Scores of Jewish settlers forced their way into Israeli-occupied East Jerusalem’s flashpoint Al-Aqsa Mosque complex on Thursday, according to a Palestinian official.
“About 150 Jewish settlers -- backed by at least 30 policemen -- have forced their way into the mosque compound since morning,” Firas al-Dibs, a spokesman for Jerusalem’s Religious Endowments Authority (a Jordan-run agency tasked with overseeing the city's Muslim and Christian sites), told Anadolu Agency.
After entering the compound through the Al-Mugharbah Gate, settlers proceeded to take a tour of the compound, passing through the courtyards of both the Al-Qibali and Dome of the Rock mosques, the official said.
According to al-Dibs, a handful of settlers tried to perform Talmudic rituals before leaving the site through the Al-Silsila Gate.
The latest escalation comes one day after the Israeli authorities temporarily shut the mosque compound to Palestinian worshippers, further raising tensions at the flashpoint religious site.
Tension has steadily mounted in Jerusalem since last month, when Israeli police briefly sealed the mosque compound’s Al-Rahma Gate, sparking angry Palestinian demonstrations.

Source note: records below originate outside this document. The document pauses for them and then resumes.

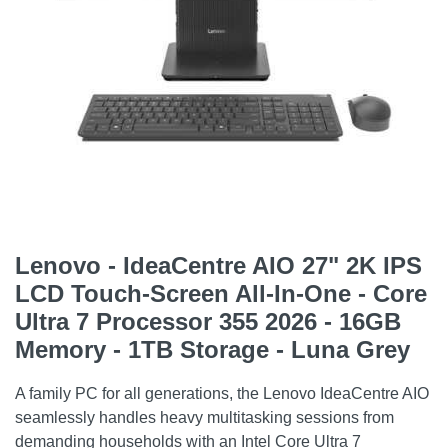
Lenovo - IdeaCentre AIO 27" 2K IPS
LCD Touch-Screen All-In-One - Core
Ultra 7 Processor 355 2026 - 16GB
Memory - 1TB Storage - Luna Grey
A family PC for all generations, the Lenovo IdeaCentre AIO
seamlessly handles heavy multitasking sessions from
demanding households with an Intel Core Ultra 7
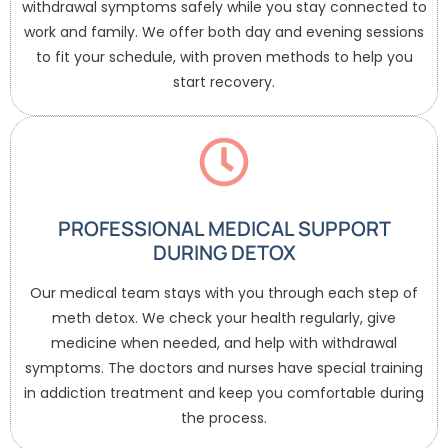
withdrawal symptoms safely while you stay connected to
work and family. We offer both day and evening sessions
to fit your schedule, with proven methods to help you
start recovery.
PROFESSIONAL MEDICAL SUPPORT
DURING DETOX
Our medical team stays with you through each step of
meth detox. We check your health regularly, give
medicine when needed, and help with withdrawal
symptoms. The doctors and nurses have special training
in addiction treatment and keep you comfortable during
the process.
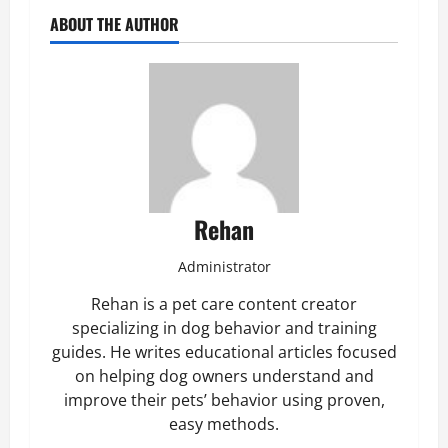
ABOUT THE AUTHOR
Rehan
Administrator
Rehan is a pet care content creator
specializing in dog behavior and training
guides. He writes educational articles focused
on helping dog owners understand and
improve their pets’ behavior using proven,
easy methods.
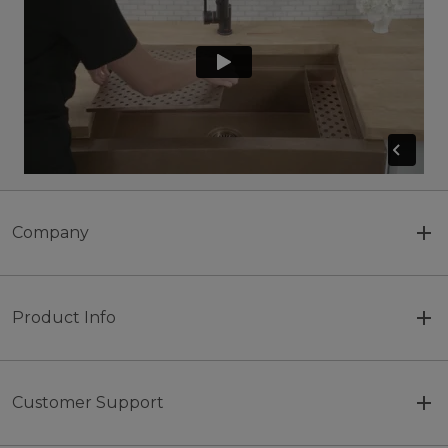
Company
Product Info
Customer Support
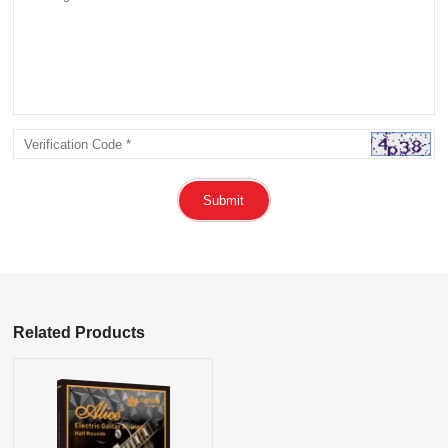
Submit
Related Products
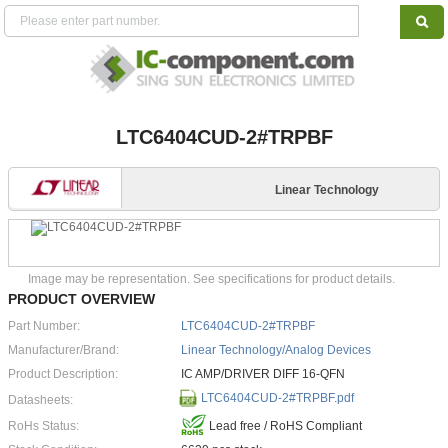
LTC6404CUD-2#TRPBF
Linear Technology
Image may be representation. See specifications for product details.
PRODUCT OVERVIEW
Part Number:
LTC6404CUD-2#TRPBF
Manufacturer/Brand:
Linear Technology/Analog Devices
Product Description:
IC AMP/DRIVER DIFF 16-QFN
LTC6404CUD-2#TRPBF.pdf
Datasheets:
RoHs Status:
Lead free / RoHS Compliant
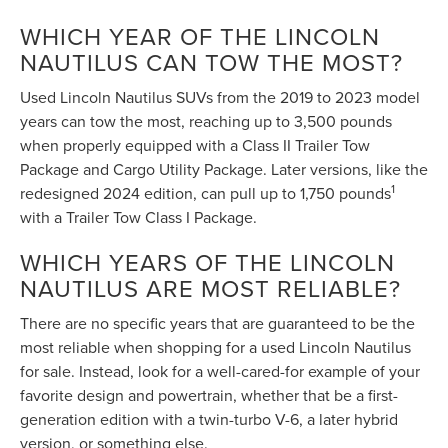
WHICH YEAR OF THE LINCOLN
NAUTILUS CAN TOW THE MOST?
Used Lincoln Nautilus SUVs from the 2019 to 2023 model
years can tow the most, reaching up to 3,500 pounds
when properly equipped with a Class II Trailer Tow
Package and Cargo Utility Package. Later versions, like the
1
redesigned 2024 edition, can pull up to 1,750 pounds
with a Trailer Tow Class I Package.
WHICH YEARS OF THE LINCOLN
NAUTILUS ARE MOST RELIABLE?
There are no specific years that are guaranteed to be the
most reliable when shopping for a used Lincoln Nautilus
for sale. Instead, look for a well-cared-for example of your
favorite design and powertrain, whether that be a first-
generation edition with a twin-turbo V-6, a later hybrid
version, or something else.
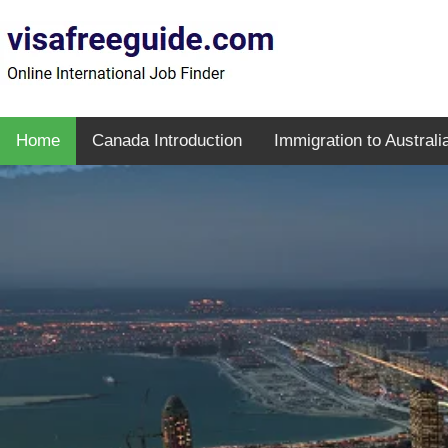
Home
Canada Introduction
Immigration to Australi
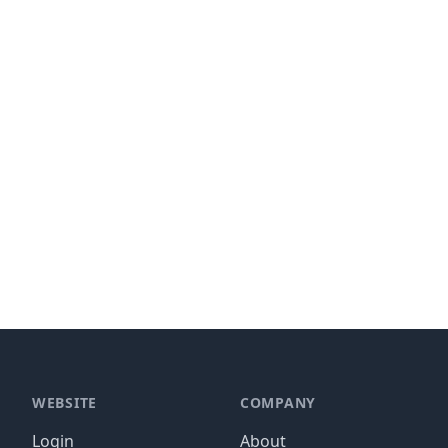
WEBSITE
COMPANY
Login
About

In the weeks since, the Israeli authorities have banned scores of Palestinians -- including religious officials -- from entering the Al-Aqsa, which for Muslims represents the world’s third holiest site.
Israel occupied East Jerusalem, in which the Al-Aqsa is located, during the 1967 Arab-Israeli War. It annexed the entire city in 1980 in a move never recognized by the international community.